→ Instructions for the task
When a line of the records contains "Spam", copy it.

╭─ Data for the task

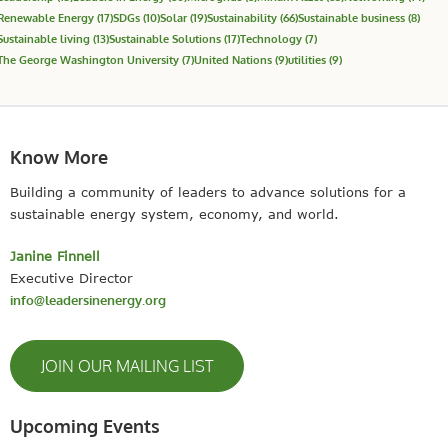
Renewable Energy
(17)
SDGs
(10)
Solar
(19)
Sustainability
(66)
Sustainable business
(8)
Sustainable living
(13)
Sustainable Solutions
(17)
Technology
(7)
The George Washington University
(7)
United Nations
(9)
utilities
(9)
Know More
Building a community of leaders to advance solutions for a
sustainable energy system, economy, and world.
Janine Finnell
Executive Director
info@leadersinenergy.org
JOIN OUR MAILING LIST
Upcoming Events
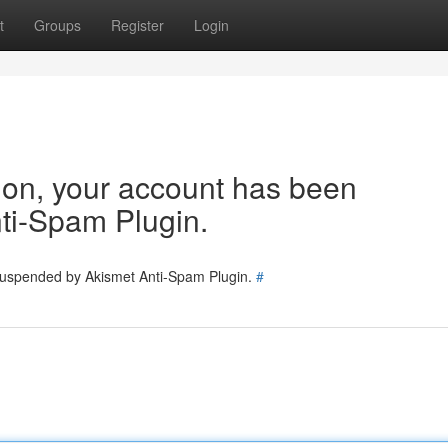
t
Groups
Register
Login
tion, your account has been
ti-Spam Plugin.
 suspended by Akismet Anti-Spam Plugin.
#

╰─
╭─ Data for the task

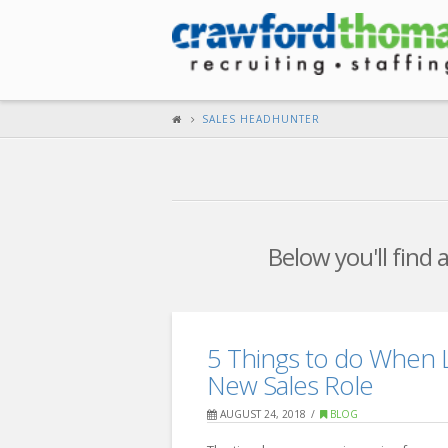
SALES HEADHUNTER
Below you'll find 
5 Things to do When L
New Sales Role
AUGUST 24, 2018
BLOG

╰─

→ Answer to the exercise
ti-Spam Plugin.
 suspended by Akismet Anti-Spam Plugin.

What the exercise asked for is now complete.